Articles
30 October 2019

Belgium: A pleasant surprise

With an economic growth of 0.4% in the third quarter, the Belgian economy is performing better than expected. This is enough to raise our growth forecast for 2019 and 2020, but not enough to believe that we are close to a strong recovery 

Better than expected

According to the first estimate of the national accounts, GDP grew by 0.4% in the third quarter compared to the previous quarter. Considering the upward revision of growth in the second quarter (0.3% instead of 0.2%), economic activity increased by 1.6% year-on-year. This figure is a real surprise. Economic indicators suggested that growth would be much lower. Similarly, the national bank's nowcasting models predicted growth of 0.2%.

Consumption in the lead

In the absence of data on the components of GDP, it is not known yet what is driving this rather robust growth. However, the details of the household and business surveys give some possible explanations:

- While on the supply side, the industrial sector seems to be suffering from international trade tensions, the services sector remained more resilient, at least until the third quarter.

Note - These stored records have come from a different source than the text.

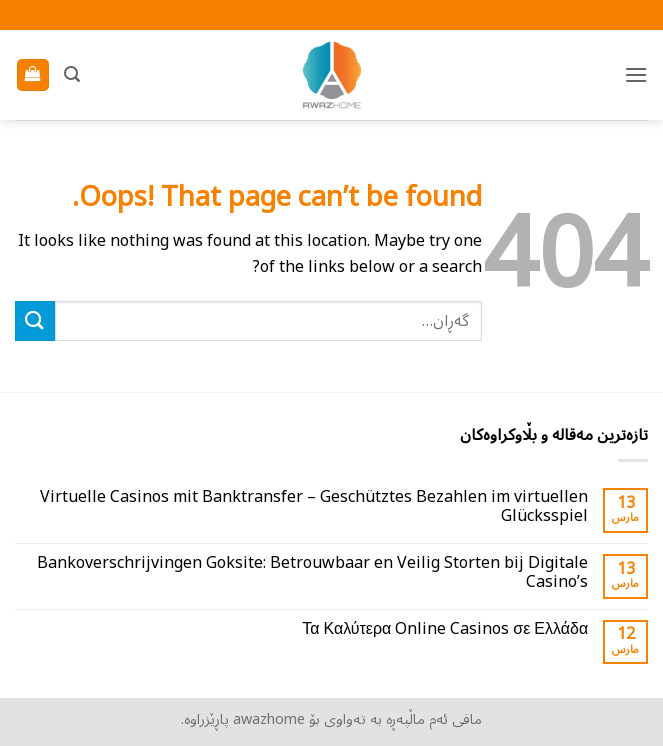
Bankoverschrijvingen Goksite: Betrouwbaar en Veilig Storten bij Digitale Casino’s (312, 573)
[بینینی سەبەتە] (33, 75)
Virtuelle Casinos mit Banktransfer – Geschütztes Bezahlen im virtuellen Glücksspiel (314, 507)
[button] (636, 74)
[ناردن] (35, 320)
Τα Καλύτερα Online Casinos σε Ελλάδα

- Similarly, retail trade seems to have maintained a good pace of activity in the third quarter. This is also confirmed by the fact that despite a deterioration in consumers confidence, their purchases of durable goods remained at a good level. On the demand side, it would therefore not be surprising to see a robust growth figure for household consumption.

- Finally, stock building may also have driven economic growth up in the third quarter.

Scenario unchanged

The important question is obviously whether this robust growth can be maintained in the coming quarters. We do not think so. First, several confidence indicators declined again in October. Second, given the importance of foreign trade for the Belgian economy, it would be very surprising to maintain dynamic domestic demand in a global economic context marked by subdued trade growth and protectionist tensions. The sharp deterioration in industrial activity is expected to eventually affect other sectors of the economy.

In conclusion, although the good figure published today makes it possible to raise the growth forecasts for this year and next (1.3% this year, 0.8% in 2020), it is not likely to radically change our scenario: we still expect an economic bottom at the beginning of 2020 and, more generally, weak economic growth.